Alors que les preuves illicites étaient systématiquement rejetées en matière sociale, on assiste à un infléchissement progressif de la jurisprudence en matière d’administration de la preuve, notamment en matière d’enregistrements réalisés à l’insu d’un des protagonistes.
Jusqu’à récemment, le respect de la vie privée était privilégié, et les preuves obtenues de manière illicites (notamment via enregistrements) étaient rejetées.
Peu à peu, la chambre sociale de la Cour de Cassation semble assouplir cette position.
Elle considère en effet que la nécessité d’obtenir une preuve peut justifier la production par les parties d’éléments portant atteinte à la vie privée du salarié ou de l’employeur à la condition que cette production soit « indispensable à l’exercice du droit à la preuve et proportionnée au but poursuivi » (Cass. Soc., 30 septembre 2020, n° 19-12.058, FS – B + R).
La Cour a ainsi jugé, à propos du traçage d’adresses IP, que « l’illicéité d’un moyen de preuve (…) n’entraîne pas nécessairement son rejet des débats, le juge devant apprécier si l’utilisation de cette preuve a porté atteinte au caractère équitable de la procédure dans son ensemble, en mettant en balance le droit au respect de la vie personnelle du salarié et le droit à la preuve, lequel peut justifier la production d’éléments portant atteinte à la vie personnelle d’un salarié à la condition que cette production soit indispensable à l’exercice de ce droit et que l’atteinte soit strictement proportionnée au but poursuivi. » (Cass, soc, 25 novembre 2020, n°17-19.523).
Il appartient donc au juge de vérifier la proportionnalité entre le droit de la preuve et le droit au respect de la vie privée, mais également que la preuve rapportée de manière illicite n’aurait pas pu être faite par un moyen alternatif, plus respectueux de la vie privée (Cass, soc, 10 novembre 2021, n°20-12.263).
Dans un arrêt récent, la chambre criminelle de la Cour de Cassation a suivi un raisonnement similaire, et a jugé que l’enregistrement de l’entretien préalable au licenciement, réalisé par le délégué syndical assistant le salarié, à l’insu de l’employeur, ne pouvait être écarté au nom du droit au respect de la vie privée, dès lors qu’il n’était « pas de nature à porter atteinte à l’intimité de sa vie privée, quand bien même les propos enregistrés qu’il incrimine auraient été tenus dans un lieu privé » (Cass.

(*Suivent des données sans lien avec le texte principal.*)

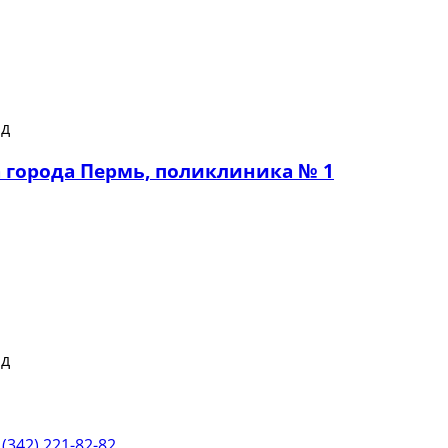
города Пермь, поликлиника № 1
 (342) 221-82-82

Crim., 12 avril 2023, n° 22-83.581, F-D.).
Face à ces positions de plus en plus permissives, la tentation pourrait être grande, pour les employeurs comme pour les salariés, de systématiser le recours à l’enregistrement illicite pour établir le manquement de leur adversaire à l’insu de celui-ci.
Chacun devra toutefois garder à l’esprit que cette preuve est à « double-tranchant ».
En premier lieu, l’enregistrement d’une personne à son insu est, conformément à l’article 226-1 du Code pénal, passible de sanctions pénales, mais peut également donner lieu à une demande de réparation du préjudice subi.
Par ailleurs, la preuve obtenue ne sera recevable qu’à des conditions strictes et peut sérieusement entacher la crédibilité de celui qui s’en prévaut de manière inappropriée.
Il convient donc de n’utiliser des moyens de preuve illicites que lorsque la situation l’exige véritablement, et de n’en faire usage qu’avec la plus grande prudence.